Saturday, April 26, 2014

Irish scientists make wonder-material graphene in kitchen blender ~ fucking wow ?

Irish scientists make wonder-material graphene in kitchen blender

Scientists in Ireland have demonstrated that people can make the revolutionary material graphene at home using a pencil, washing-up liquid and a kitchen blender. The material, only first produced in the laboratory in 2004, is one atom thick and is a sheet of pure carbon that has the capability to transform electronics.

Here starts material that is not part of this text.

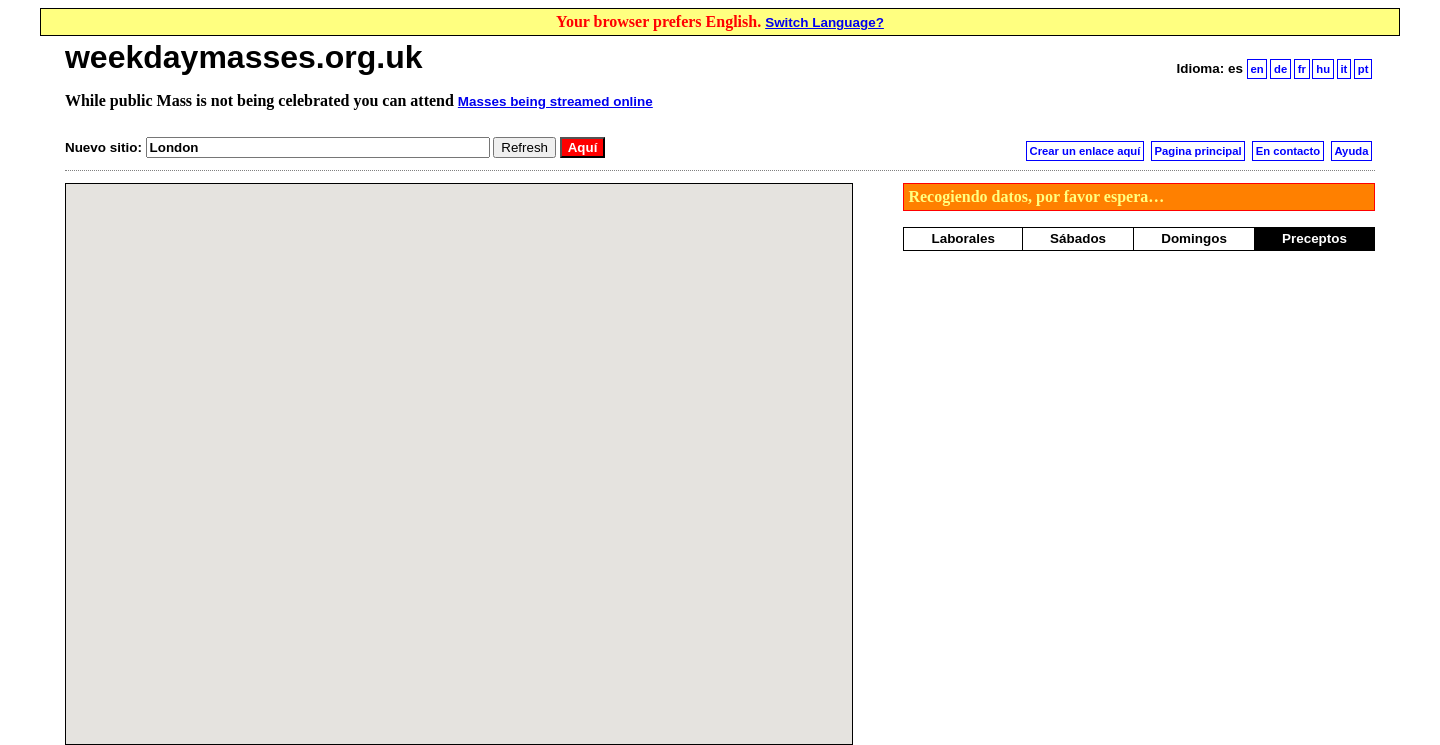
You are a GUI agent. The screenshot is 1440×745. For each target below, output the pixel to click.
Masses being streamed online (555, 101)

Graphene has been hailed as a wonder-material which - if it can be mass-produced - can be used in electronics, biological engineering, photovoltaics and energy storage. It is extremely light and stronger than steel, yet incredibly flexible and extremely electrically conductive.
Scientists at Trinoity College, Dublin, were tasked by the chemical company Thomas Swan to produce a form of garophene that could be of a purer form that that being currently manufactured.
Researchers in AMBER, the Science Foundation Ireland funded materials science centre headquartered at CRANN, Trinity College Dublin have, for the first time, developed a new method of producing industrial quantities of high quality graphene.
The scientists puit graphite powder - found in pencils - and a solvent mixture into a laboratory mixer and found that they could produce graphene at a rate of 5 grams an hour.
Later they scaled this and used a domestic kitchen blender and Fairy Liquid - a standard washing-up liquid in the UK - and found that they could mass-produce high quality graphene.
The discovery will change the way many consumer and industrial products are manufactured. The materials will have a multitude of potential applications including advanced food packaging; high strength plastics; foldable touch screens for mobile phones and laptops; super-protective coatings for wind turbines and ships; faster broadband and batteries with dramatically higher capacity than anything available today.
Prof Jonathan Coleman, Professor of Chemical Physics at Trinity College and AMBER said: "Graphene has been identified as a life changing material and to be involved at this stage of development is a wonderful achievement”.
Professor Jonathan Coleman (Trinity College)
Minister for Research and Innovation Sean Sherlock, TD commented; “This is something that USA, China, Australia, UK, Germany and other leading nations have all been striving for and have not yet achieved. This announcement shows how the Irish Government’s strategy of focusing investment in science with impact, as well as encouraging industry and academic collaboration, is working.”
Prof Mark Ferguson, Director General of Science Foundation Ireland (SFI) and Chief Scientific Adviser to the Irish Government said: “This is a very significant global achievement for Prof Coleman and AMBER. The research and licence agreement with Thomas Swan is an example of the real industry partnerships which SFI is establishing and developing. This research discovery opens the door for industry worldwide to bring their graphene ideas to commercial reality and is an example of the innovative research being conducted by the internationally renowned SFI Research centres.”
The discovery will change the way many consumer and industrial products are manufactured. The materials will have a multitude of potential applications including advanced food packaging; high strength plastics; foldable touch screens for mobile phones and laptops; super-protective coatings for wind turbines and ships; faster broadband and batteries with dramatically higher capacity than anything available today.